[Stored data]
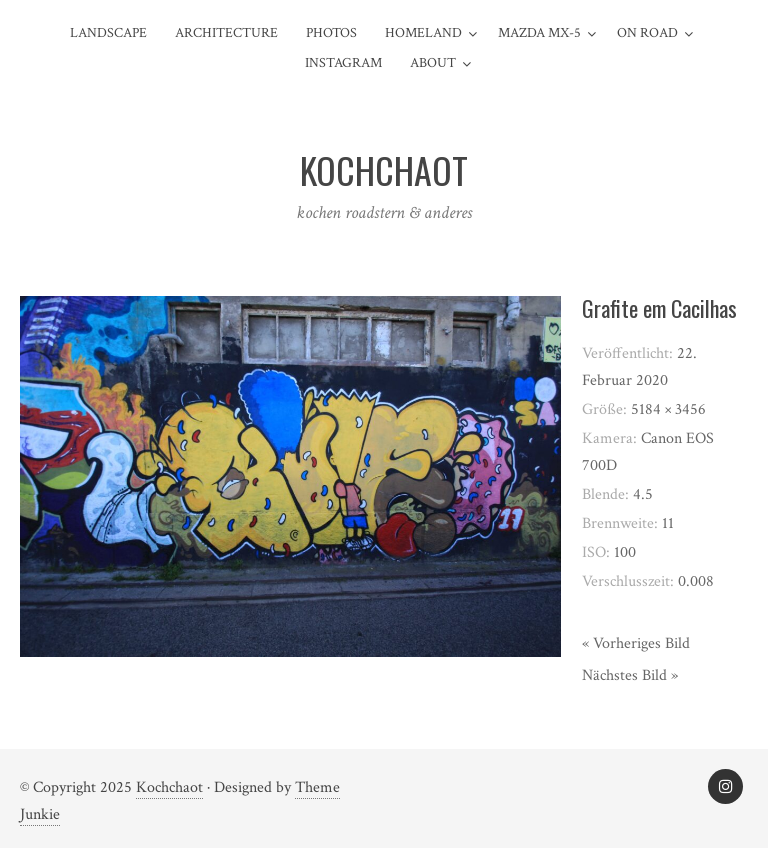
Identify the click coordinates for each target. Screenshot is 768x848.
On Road (647, 33)
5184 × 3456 (668, 409)
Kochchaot (169, 787)
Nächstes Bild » (630, 675)
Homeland (423, 33)
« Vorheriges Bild (636, 643)
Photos (331, 33)
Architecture (226, 33)
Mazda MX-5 (539, 33)
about (433, 63)
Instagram (343, 63)
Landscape (108, 33)
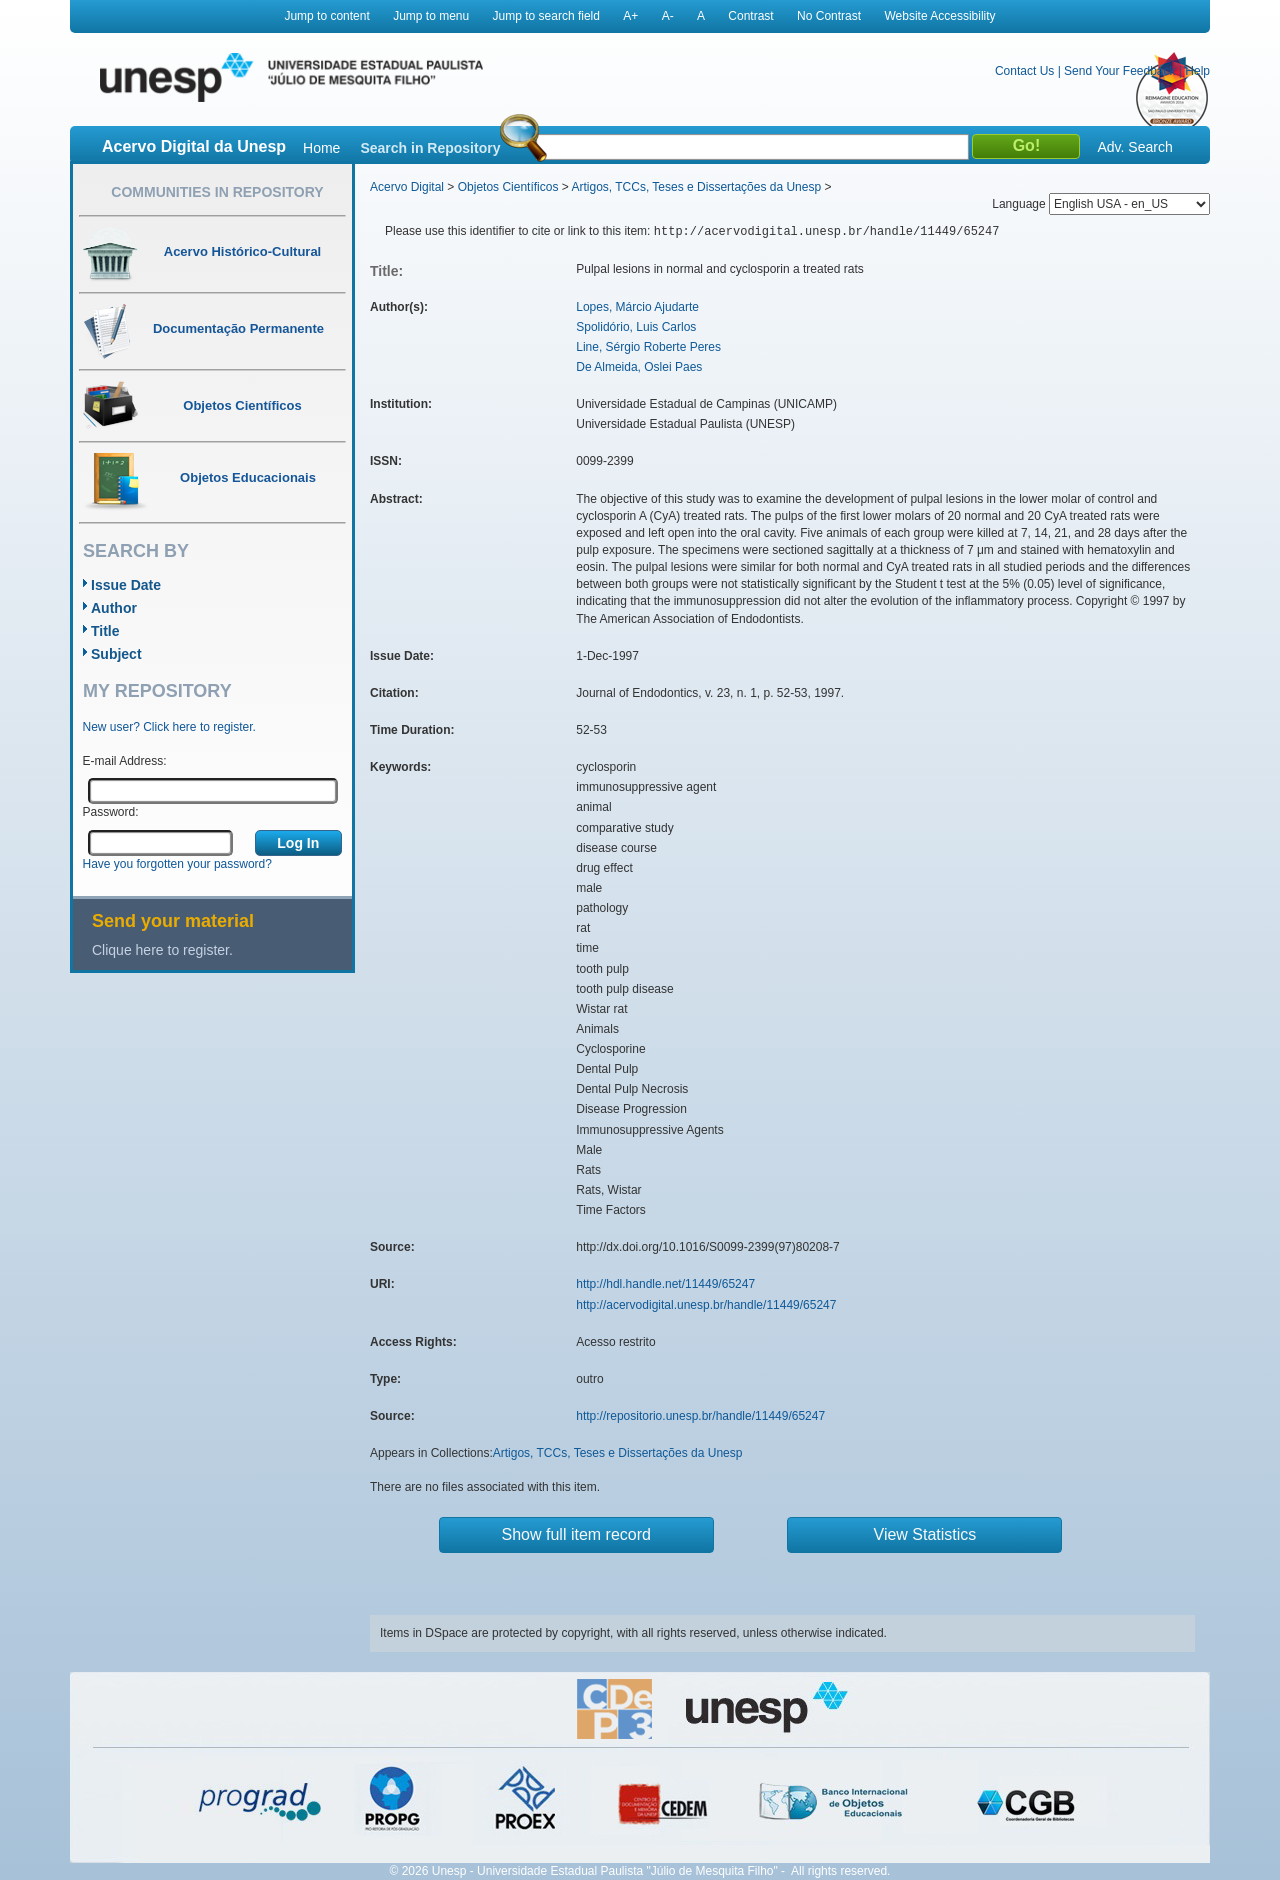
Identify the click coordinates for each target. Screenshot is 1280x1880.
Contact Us (1024, 71)
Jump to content (326, 16)
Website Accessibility (939, 16)
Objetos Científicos (508, 187)
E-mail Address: (125, 761)
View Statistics (925, 1534)
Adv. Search (1134, 147)
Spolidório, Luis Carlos (636, 327)
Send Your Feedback (1119, 71)
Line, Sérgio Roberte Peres (648, 347)
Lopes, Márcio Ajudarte (637, 307)
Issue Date (126, 585)
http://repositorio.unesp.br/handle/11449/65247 (700, 1416)
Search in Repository (430, 148)
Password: (111, 812)
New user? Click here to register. (169, 727)
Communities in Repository (217, 192)
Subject (116, 654)
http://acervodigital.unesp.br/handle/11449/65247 (706, 1305)
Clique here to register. (162, 950)
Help (1197, 71)
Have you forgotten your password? (177, 864)
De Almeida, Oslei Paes (639, 367)
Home (321, 148)
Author (114, 608)
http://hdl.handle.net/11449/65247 (665, 1284)
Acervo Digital (407, 187)
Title (105, 631)
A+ (630, 16)
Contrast (750, 16)
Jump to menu (431, 16)
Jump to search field (546, 16)
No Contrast (829, 16)
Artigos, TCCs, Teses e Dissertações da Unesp (696, 187)
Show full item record (576, 1534)
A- (668, 16)
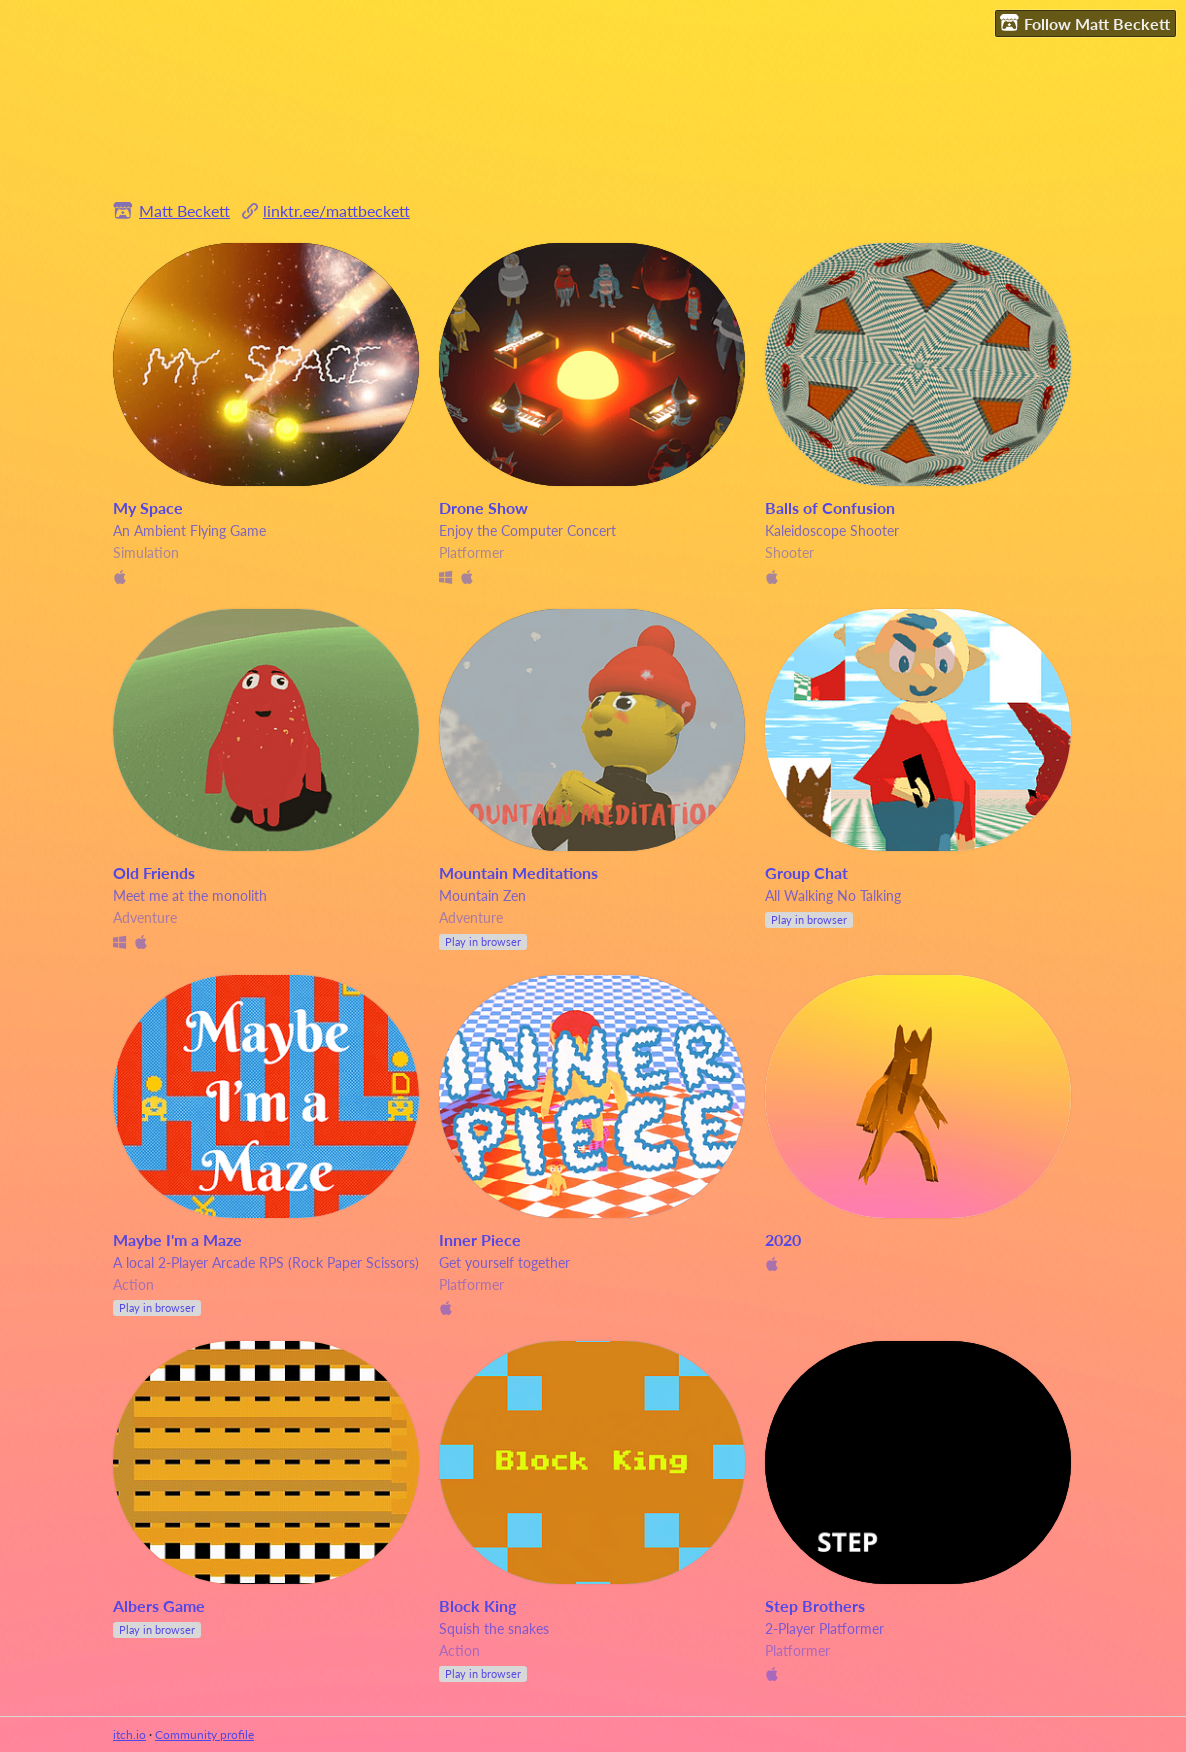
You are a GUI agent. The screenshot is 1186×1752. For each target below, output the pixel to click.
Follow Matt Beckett (1085, 23)
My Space (148, 507)
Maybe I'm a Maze (177, 1239)
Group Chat (806, 872)
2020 (783, 1239)
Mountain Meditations (518, 872)
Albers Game (159, 1605)
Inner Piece (480, 1239)
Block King (477, 1605)
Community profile (204, 1734)
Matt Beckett (184, 210)
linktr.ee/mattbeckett (336, 210)
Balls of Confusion (830, 507)
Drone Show (483, 507)
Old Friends (154, 872)
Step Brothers (815, 1605)
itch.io (129, 1734)
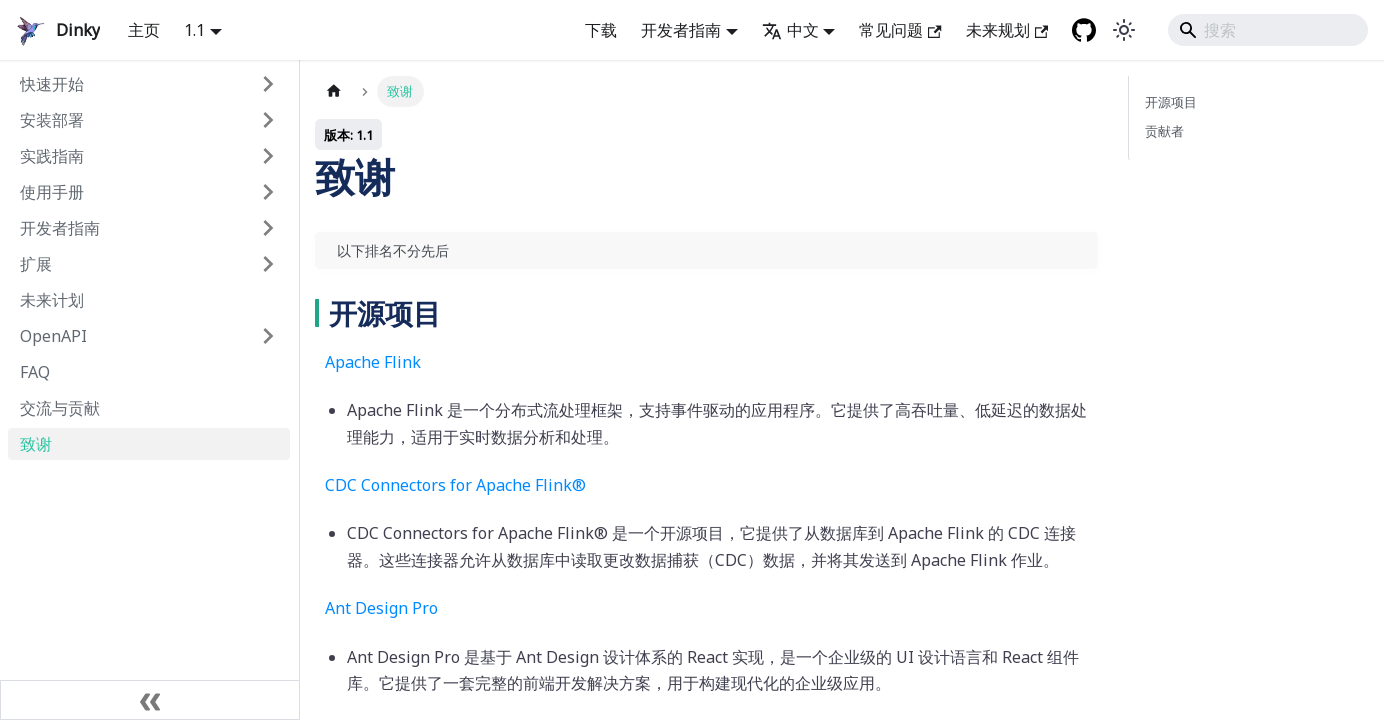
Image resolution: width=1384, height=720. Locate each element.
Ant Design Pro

### The problem:
Without including any images, output the data exactly as given.

### Solved problem:
Identify the click coordinates for each target. Screenshot is 768x848.
On Road (647, 33)
5184 × 3456 (668, 409)
Kochchaot (169, 787)
Nächstes Bild » (630, 675)
Homeland (423, 33)
« Vorheriges Bild (636, 643)
Photos (331, 33)
Architecture (226, 33)
Mazda MX-5 (539, 33)
about (433, 63)
Instagram (343, 63)
Landscape (108, 33)
Identify the click coordinates for each target. Screenshot is 1280x1880.
Contact Us (1024, 71)
Jump to content (326, 16)
Website Accessibility (939, 16)
Objetos Científicos (508, 187)
E-mail Address: (125, 761)
View Statistics (925, 1534)
Adv. Search (1134, 147)
Spolidório, Luis Carlos (636, 327)
Send Your Feedback (1119, 71)
Line, Sérgio Roberte Peres (648, 347)
Lopes, Márcio Ajudarte (637, 307)
Issue Date (126, 585)
http://repositorio.unesp.br/handle/11449/65247 (700, 1416)
Search in Repository (430, 148)
Password: (111, 812)
New user? Click here to register. (169, 727)
Communities in Repository (217, 192)
Subject (116, 654)
http://acervodigital.unesp.br/handle/11449/65247 (706, 1305)
Clique here to register. (162, 950)
Help (1197, 71)
Have you forgotten your password? (177, 864)
De Almeida, Oslei Paes (639, 367)
Home (321, 148)
Author (114, 608)
http://hdl.handle.net/11449/65247 (665, 1284)
Acervo Digital (407, 187)
Title (105, 631)
A+ (630, 16)
Contrast (750, 16)
Jump to menu (431, 16)
Jump to search field (546, 16)
No Contrast (829, 16)
Artigos, TCCs, Teses e Dissertações da Unesp (696, 187)
Show full item record (576, 1534)
A- (668, 16)
You are a GUI agent. The screenshot is 1186×1752. For each target below, output the pixel to click.
Follow Matt Beckett (1085, 23)
My Space (148, 507)
Maybe I'm a Maze (177, 1239)
Group Chat (806, 872)
2020 (783, 1239)
Mountain Meditations (518, 872)
Albers Game (159, 1605)
Inner Piece (480, 1239)
Block King (477, 1605)
Community profile (204, 1734)
Matt Beckett (184, 210)
linktr.ee/mattbeckett (336, 210)
Balls of Confusion (830, 507)
Drone Show (483, 507)
Old Friends (154, 872)
Step Brothers (815, 1605)
itch.io (129, 1734)
Image resolution: width=1384, height=720. Locate each element.
Ant Design Pro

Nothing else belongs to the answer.